**Data extracts:**

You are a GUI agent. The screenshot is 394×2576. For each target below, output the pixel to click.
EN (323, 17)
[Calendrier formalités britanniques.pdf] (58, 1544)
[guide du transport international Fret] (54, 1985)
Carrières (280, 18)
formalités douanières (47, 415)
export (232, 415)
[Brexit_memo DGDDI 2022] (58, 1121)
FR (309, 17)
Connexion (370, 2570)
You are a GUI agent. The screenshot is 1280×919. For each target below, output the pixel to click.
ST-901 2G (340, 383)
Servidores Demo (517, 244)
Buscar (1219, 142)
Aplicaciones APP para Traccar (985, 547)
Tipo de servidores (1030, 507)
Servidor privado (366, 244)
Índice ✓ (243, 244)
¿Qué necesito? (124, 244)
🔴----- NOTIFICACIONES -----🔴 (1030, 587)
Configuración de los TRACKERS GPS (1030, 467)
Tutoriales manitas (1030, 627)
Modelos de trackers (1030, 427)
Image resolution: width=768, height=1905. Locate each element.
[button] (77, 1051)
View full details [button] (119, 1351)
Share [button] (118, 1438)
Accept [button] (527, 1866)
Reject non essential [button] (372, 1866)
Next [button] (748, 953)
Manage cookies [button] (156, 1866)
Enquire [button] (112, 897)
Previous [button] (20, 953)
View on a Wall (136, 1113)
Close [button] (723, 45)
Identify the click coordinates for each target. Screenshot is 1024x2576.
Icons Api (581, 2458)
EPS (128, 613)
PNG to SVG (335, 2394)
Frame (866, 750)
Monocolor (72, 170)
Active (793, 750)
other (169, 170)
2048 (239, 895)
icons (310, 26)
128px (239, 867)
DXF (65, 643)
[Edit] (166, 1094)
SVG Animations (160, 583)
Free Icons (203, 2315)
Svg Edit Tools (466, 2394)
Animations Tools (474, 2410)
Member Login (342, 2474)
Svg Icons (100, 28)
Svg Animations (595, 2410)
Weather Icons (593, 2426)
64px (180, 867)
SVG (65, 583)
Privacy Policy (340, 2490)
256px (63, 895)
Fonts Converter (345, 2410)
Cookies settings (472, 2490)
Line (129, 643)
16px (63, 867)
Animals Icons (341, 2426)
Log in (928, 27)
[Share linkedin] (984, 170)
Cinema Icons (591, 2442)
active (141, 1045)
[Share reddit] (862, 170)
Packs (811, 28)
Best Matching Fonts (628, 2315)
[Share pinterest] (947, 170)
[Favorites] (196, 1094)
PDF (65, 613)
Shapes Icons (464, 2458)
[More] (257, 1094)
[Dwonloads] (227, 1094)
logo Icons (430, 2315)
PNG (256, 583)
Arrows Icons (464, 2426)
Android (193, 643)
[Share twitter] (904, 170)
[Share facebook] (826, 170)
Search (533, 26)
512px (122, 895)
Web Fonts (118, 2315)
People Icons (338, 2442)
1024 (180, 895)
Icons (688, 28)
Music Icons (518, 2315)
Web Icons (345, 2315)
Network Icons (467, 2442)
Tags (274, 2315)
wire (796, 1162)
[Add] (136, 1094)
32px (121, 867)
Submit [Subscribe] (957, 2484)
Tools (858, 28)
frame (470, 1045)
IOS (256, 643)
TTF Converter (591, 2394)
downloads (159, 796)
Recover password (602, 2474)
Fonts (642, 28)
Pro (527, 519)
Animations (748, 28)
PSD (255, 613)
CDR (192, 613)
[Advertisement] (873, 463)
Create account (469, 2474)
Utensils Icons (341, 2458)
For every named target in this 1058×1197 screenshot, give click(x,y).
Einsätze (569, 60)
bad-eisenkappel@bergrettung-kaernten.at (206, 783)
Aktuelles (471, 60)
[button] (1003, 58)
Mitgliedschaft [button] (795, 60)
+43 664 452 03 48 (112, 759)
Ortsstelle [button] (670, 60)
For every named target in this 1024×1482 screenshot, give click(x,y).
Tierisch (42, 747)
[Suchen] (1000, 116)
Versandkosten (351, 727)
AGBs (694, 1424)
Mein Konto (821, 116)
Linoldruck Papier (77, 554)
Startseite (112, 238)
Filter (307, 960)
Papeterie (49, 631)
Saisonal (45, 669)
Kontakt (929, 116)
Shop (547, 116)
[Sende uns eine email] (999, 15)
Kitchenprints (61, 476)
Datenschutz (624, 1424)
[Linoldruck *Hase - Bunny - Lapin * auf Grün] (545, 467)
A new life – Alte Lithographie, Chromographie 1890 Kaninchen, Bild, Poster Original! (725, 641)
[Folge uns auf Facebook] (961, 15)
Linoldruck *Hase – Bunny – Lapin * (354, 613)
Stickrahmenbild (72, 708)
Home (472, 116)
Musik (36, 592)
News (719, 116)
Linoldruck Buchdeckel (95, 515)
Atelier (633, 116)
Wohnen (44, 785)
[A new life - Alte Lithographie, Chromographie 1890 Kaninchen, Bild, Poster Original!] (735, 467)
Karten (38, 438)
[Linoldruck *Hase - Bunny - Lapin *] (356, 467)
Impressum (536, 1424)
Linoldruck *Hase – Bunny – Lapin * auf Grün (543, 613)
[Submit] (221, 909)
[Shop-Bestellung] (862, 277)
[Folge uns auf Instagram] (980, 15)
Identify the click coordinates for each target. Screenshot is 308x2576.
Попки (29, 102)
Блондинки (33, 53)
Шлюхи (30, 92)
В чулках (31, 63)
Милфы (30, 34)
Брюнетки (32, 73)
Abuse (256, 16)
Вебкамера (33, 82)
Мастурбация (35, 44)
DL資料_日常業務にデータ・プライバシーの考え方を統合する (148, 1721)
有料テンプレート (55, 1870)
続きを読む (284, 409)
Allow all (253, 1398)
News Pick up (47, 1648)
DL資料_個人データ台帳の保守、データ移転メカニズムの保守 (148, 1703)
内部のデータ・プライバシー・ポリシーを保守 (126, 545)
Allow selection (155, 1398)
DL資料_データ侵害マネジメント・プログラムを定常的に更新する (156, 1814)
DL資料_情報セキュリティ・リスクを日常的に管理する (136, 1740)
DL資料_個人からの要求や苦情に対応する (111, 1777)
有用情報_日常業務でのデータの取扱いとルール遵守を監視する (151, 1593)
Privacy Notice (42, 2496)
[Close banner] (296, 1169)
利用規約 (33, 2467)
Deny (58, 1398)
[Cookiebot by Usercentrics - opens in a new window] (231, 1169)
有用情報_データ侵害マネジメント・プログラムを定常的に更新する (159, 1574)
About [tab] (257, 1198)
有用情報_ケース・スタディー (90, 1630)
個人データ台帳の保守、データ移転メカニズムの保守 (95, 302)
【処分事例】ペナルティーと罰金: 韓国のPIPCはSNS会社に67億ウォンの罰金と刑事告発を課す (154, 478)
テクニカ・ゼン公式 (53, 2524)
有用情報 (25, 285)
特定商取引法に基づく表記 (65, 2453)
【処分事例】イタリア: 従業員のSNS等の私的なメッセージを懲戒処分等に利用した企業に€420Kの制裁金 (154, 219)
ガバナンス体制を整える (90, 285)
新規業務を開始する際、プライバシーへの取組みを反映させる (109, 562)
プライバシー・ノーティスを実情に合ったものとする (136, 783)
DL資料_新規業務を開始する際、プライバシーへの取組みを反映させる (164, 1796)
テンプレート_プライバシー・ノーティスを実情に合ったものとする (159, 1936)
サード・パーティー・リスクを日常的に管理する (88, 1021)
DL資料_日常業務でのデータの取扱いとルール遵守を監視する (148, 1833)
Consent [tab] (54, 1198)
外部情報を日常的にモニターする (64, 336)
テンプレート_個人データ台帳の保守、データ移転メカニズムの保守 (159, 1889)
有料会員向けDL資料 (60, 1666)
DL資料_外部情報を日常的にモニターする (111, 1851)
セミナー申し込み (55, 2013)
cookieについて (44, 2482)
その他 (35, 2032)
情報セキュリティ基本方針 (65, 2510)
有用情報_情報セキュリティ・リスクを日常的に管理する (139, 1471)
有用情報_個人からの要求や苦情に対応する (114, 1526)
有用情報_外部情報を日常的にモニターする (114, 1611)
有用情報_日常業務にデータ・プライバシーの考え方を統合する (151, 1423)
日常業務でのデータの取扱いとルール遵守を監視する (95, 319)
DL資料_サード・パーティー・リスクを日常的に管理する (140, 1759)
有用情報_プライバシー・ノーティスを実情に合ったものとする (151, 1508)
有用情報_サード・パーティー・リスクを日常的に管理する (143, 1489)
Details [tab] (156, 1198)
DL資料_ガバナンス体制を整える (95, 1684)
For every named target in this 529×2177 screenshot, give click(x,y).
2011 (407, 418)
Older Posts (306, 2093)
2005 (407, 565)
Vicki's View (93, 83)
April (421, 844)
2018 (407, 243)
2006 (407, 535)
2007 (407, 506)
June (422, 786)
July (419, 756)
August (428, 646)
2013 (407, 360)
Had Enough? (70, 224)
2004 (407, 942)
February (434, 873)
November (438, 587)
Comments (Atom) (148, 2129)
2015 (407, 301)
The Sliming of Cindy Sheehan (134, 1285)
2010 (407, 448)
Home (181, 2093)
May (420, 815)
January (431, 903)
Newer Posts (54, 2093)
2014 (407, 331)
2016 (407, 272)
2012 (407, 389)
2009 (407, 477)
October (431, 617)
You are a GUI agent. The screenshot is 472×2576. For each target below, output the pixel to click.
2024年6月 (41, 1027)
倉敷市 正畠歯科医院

**What this task involves:** Nothing but the lines from the beginning of the records through the line with "Connexion (370, 2570)" should appear, each printed exactly.

**Task result:**
You are a GUI agent. The screenshot is 394×2576. For each target below, output the pixel to click.
EN (323, 17)
[Calendrier formalités britanniques.pdf] (58, 1544)
[guide du transport international Fret] (54, 1985)
Carrières (280, 18)
formalités douanières (47, 415)
export (232, 415)
[Brexit_memo DGDDI 2022] (58, 1121)
FR (309, 17)
Connexion (370, 2570)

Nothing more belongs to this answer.